§ **TASK ITEM**: What you return should be only the lines in the entries below between the one holding "Soualiganewsday" and the one holding "IBEROFIC invites you to a free", ends included, with every picture left out.

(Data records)
+ + + +
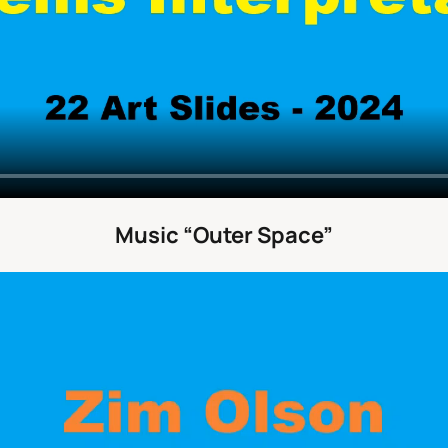
Music “Outer Space”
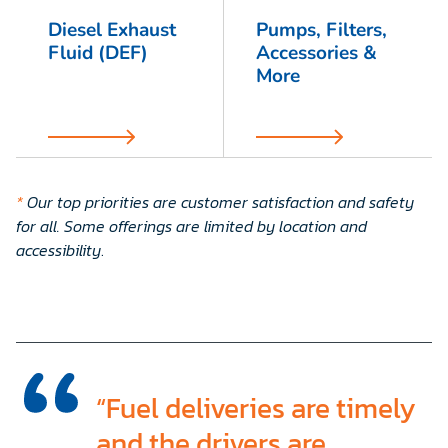
Diesel Exhaust
Pumps, Filters,
Fluid (DEF)
Accessories &
More
*
Our top priorities are customer satisfaction and safety
for all. Some offerings are limited by location and
accessibility
.
“Fuel deliveries are timely
and the drivers are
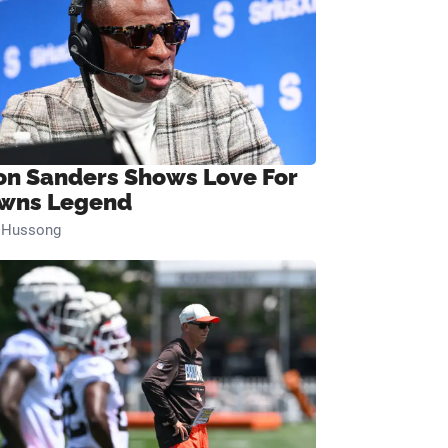
on Sanders Shows Love For
wns Legend
n Hussong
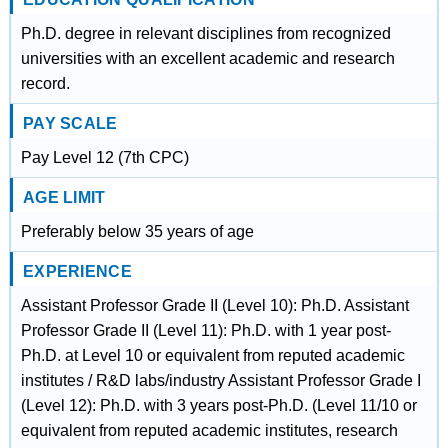
Ph.D. degree in relevant disciplines from recognized
universities with an excellent academic and research
record.
PAY SCALE
Pay Level 12 (7th CPC)
AGE LIMIT
Preferably below 35 years of age
EXPERIENCE
Assistant Professor Grade II (Level 10): Ph.D. Assistant
Professor Grade II (Level 11): Ph.D. with 1 year post-
Ph.D. at Level 10 or equivalent from reputed academic
institutes / R&D labs/industry Assistant Professor Grade I
(Level 12): Ph.D. with 3 years post-Ph.D. (Level 11/10 or
equivalent from reputed academic institutes, research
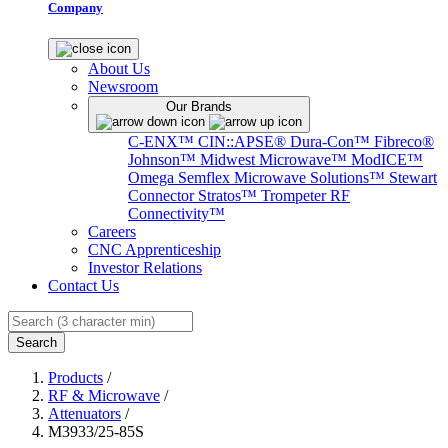
Company
About Us
Newsroom
Our Brands
C-ENX™
CIN::APSE®
Dura-Con™
Fibreco®
Johnson™
Midwest Microwave™
ModICE™
Omega
Semflex Microwave Solutions™
Stewart
Connector
Stratos™
Trompeter RF
Connectivity™
Careers
CNC Apprenticeship
Investor Relations
Contact Us
Search
Products
/
RF & Microwave
/
Attenuators
/
M3933/25-85S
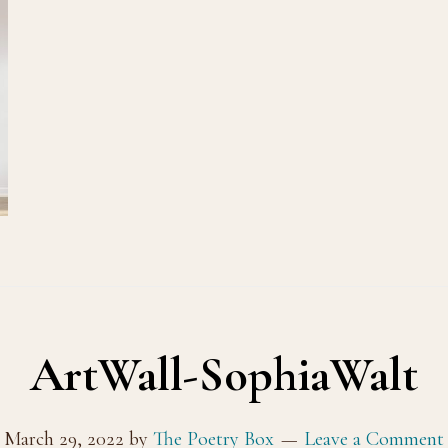
ArtWall-SophiaWalt
March 29, 2022
by
The Poetry Box
Leave a Comment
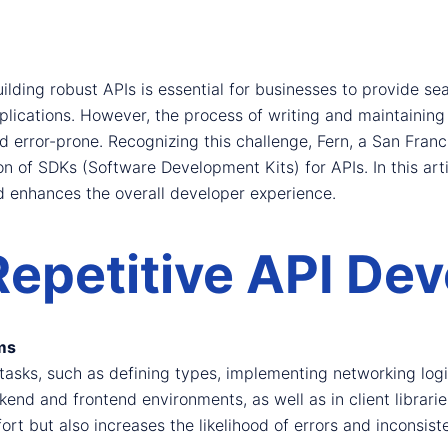
ilding robust APIs is essential for businesses to provide se
plications. However, the process of writing and maintaining
error-prone. Recognizing this challenge, Fern, a San Fran
n of SDKs (Software Development Kits) for APIs. In this arti
d enhances the overall developer experience.
Repetitive API De
ms
e tasks, such as defining types, implementing networking lo
ckend and frontend environments, as well as in client libra
rt but also increases the likelihood of errors and inconsist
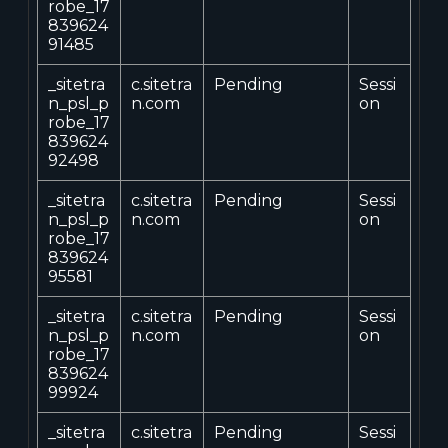
robe_17
839624
91485
_sitetra
c.sitetra
Pending
Sessi
n_psl_p
n.com
on
robe_17
839624
92498
_sitetra
c.sitetra
Pending
Sessi
n_psl_p
n.com
on
robe_17
839624
95581
_sitetra
c.sitetra
Pending
Sessi
n_psl_p
n.com
on
robe_17
839624
99924
_sitetra
c.sitetra
Pending
Sessi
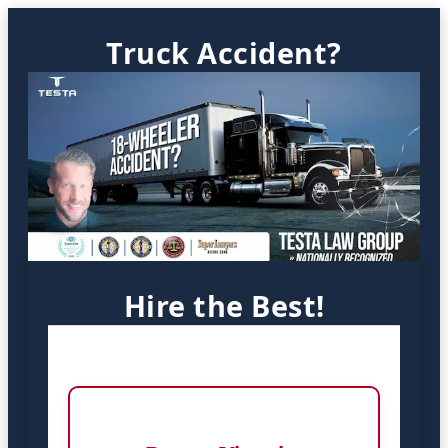
Truck Accident?
Hire the Best!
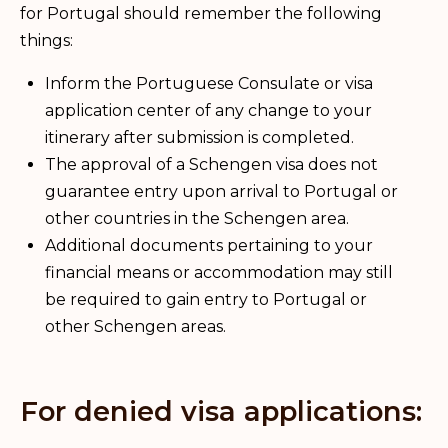
for Portugal should remember the following
things:
Inform the Portuguese Consulate or visa
application center of any change to your
itinerary after submission is completed.
The approval of a Schengen visa does not
guarantee entry upon arrival to Portugal or
other countries in the Schengen area.
Additional documents pertaining to your
financial means or accommodation may still
be required to gain entry to Portugal or
other Schengen areas.
For denied visa applications:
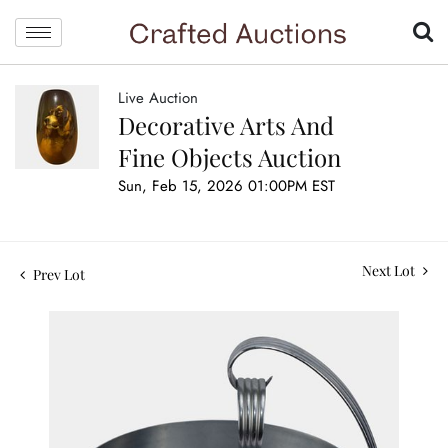
Live Auction
Decorative Arts And
Fine Objects Auction
Sun, Feb 15, 2026 01:00PM EST
Next Lot
Prev Lot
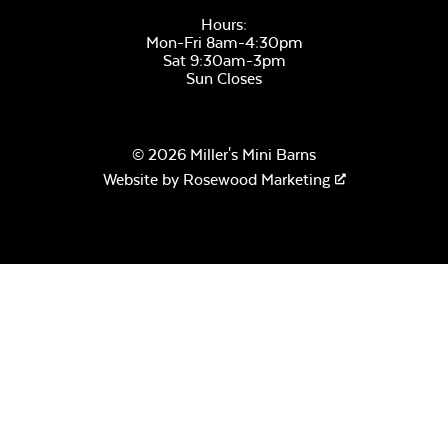
Hours:
Mon-Fri 8am-4:30pm
Sat 9:30am-3pm
Sun Closes
Remix Mesa
© 2026 Miller's Mini Barns
Website by
Rosewood Marketing
Alabaster Twitchell
Sling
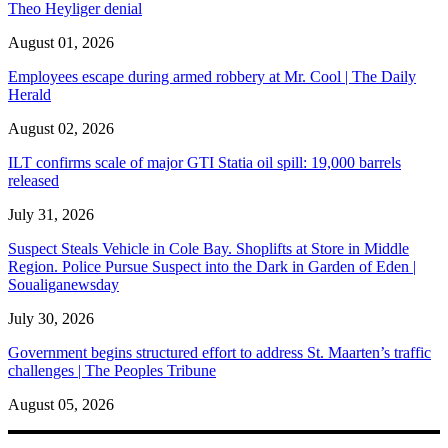
Theo Heyliger denial
August 01, 2026
Employees escape during armed robbery at Mr. Cool | The Daily
Herald
August 02, 2026
ILT confirms scale of major GTI Statia oil spill: 19,000 barrels
released
July 31, 2026
Suspect Steals Vehicle in Cole Bay. Shoplifts at Store in Middle
Region. Police Pursue Suspect into the Dark in Garden of Eden |
Soualiganewsday
July 30, 2026
Government begins structured effort to address St. Maarten’s traffic
challenges | The Peoples Tribune
August 05, 2026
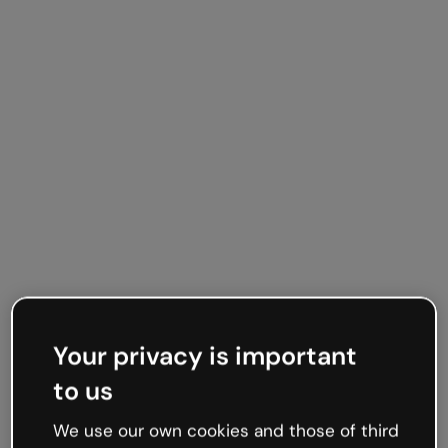
Your privacy is important
to us
We use our own cookies and those of third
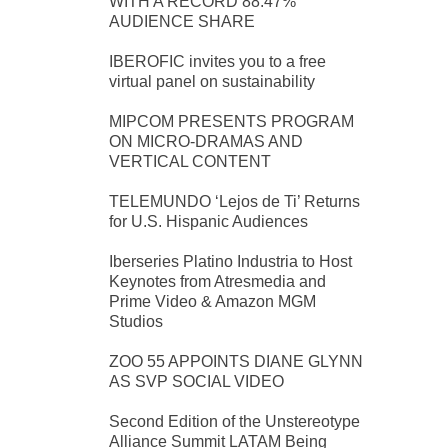
WITH A RECORD 88.47%
AUDIENCE SHARE
IBEROFIC invites you to a free
virtual panel on sustainability
MIPCOM PRESENTS PROGRAM
ON MICRO-DRAMAS AND
VERTICAL CONTENT
TELEMUNDO ‘Lejos de Ti’ Returns
for U.S. Hispanic Audiences
Iberseries Platino Industria to Host
Keynotes from Atresmedia and
Prime Video & Amazon MGM
Studios
ZOO 55 APPOINTS DIANE GLYNN
AS SVP SOCIAL VIDEO
Second Edition of the Unstereotype
Alliance Summit LATAM Being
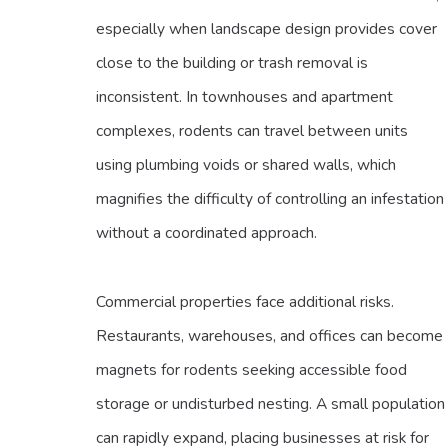
especially when landscape design provides cover
close to the building or trash removal is
inconsistent. In townhouses and apartment
complexes, rodents can travel between units
using plumbing voids or shared walls, which
magnifies the difficulty of controlling an infestation
without a coordinated approach.
Commercial properties face additional risks.
Restaurants, warehouses, and offices can become
magnets for rodents seeking accessible food
storage or undisturbed nesting. A small population
can rapidly expand, placing businesses at risk for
+ + + +
§ **RESULT BELOW**:
Soualiganewsday
July 30, 2026
Government begins structured effort to address St. Maarten’s traffic
challenges | The Peoples Tribune
August 05, 2026
Your privacy is important
to us
We use our own cookies and those of third
WITH A RECORD 88.47%
AUDIENCE SHARE
IBEROFIC invites you to a free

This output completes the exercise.